WORK INSTRUCTION: Please state how many lines of the data contain "Bordeaux". The number by itself is enough.
(EXERCISE DATA)
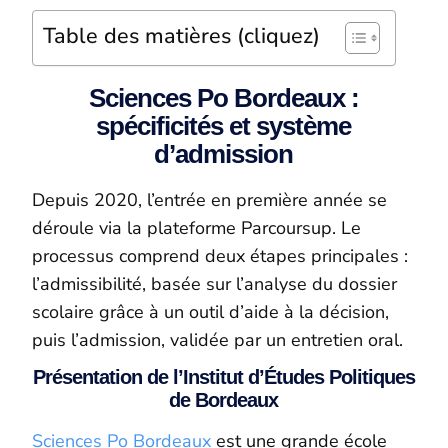
Table des matières (cliquez)
Sciences Po Bordeaux :
spécificités et système
d’admission
Depuis 2020, l’entrée en première année se
déroule via la plateforme Parcoursup. Le
processus comprend deux étapes principales :
l’admissibilité, basée sur l’analyse du dossier
scolaire grâce à un outil d’aide à la décision,
puis l’admission, validée par un entretien oral.
Présentation de l’Institut d’Études Politiques
de Bordeaux
Sciences Po Bordeaux
est une grande école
(End EXERCISE DATA)
TASK ANSWER: 3